§ EXERCISE:
Copy every line from the records that holds the word "όνομά".
● ● ● ● ● ● ●
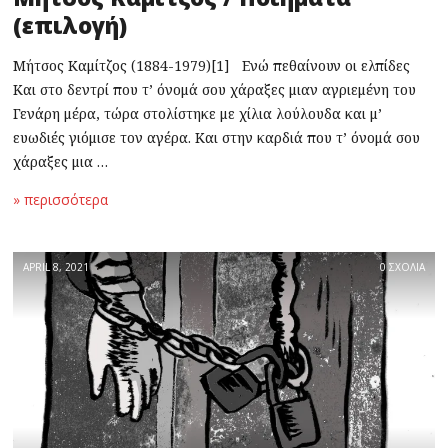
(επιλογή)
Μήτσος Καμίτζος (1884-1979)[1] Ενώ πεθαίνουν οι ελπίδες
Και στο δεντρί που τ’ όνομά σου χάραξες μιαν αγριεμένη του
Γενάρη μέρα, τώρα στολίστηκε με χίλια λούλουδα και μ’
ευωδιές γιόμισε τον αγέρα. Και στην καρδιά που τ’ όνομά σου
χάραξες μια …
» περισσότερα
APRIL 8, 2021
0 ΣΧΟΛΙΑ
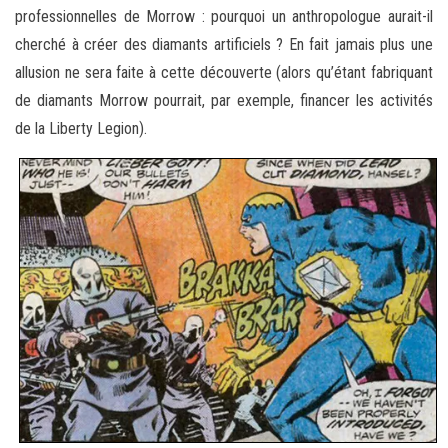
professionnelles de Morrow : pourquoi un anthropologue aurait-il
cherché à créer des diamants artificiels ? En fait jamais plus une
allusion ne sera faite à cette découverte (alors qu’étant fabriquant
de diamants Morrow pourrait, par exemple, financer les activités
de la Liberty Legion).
● ● ● ● ● ● ●
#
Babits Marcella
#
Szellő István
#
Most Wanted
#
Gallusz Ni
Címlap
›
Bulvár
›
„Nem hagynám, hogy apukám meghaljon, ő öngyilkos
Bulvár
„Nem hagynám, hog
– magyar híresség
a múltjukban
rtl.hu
● ● ● ● ● ● ●
§ ANSWER FOR THIS EXERCISE:
Και στο δεντρί που τ’ όνομά σου χάραξες μιαν αγριεμένη του
ευωδιές γιόμισε τον αγέρα. Και στην καρδιά που τ’ όνομά σου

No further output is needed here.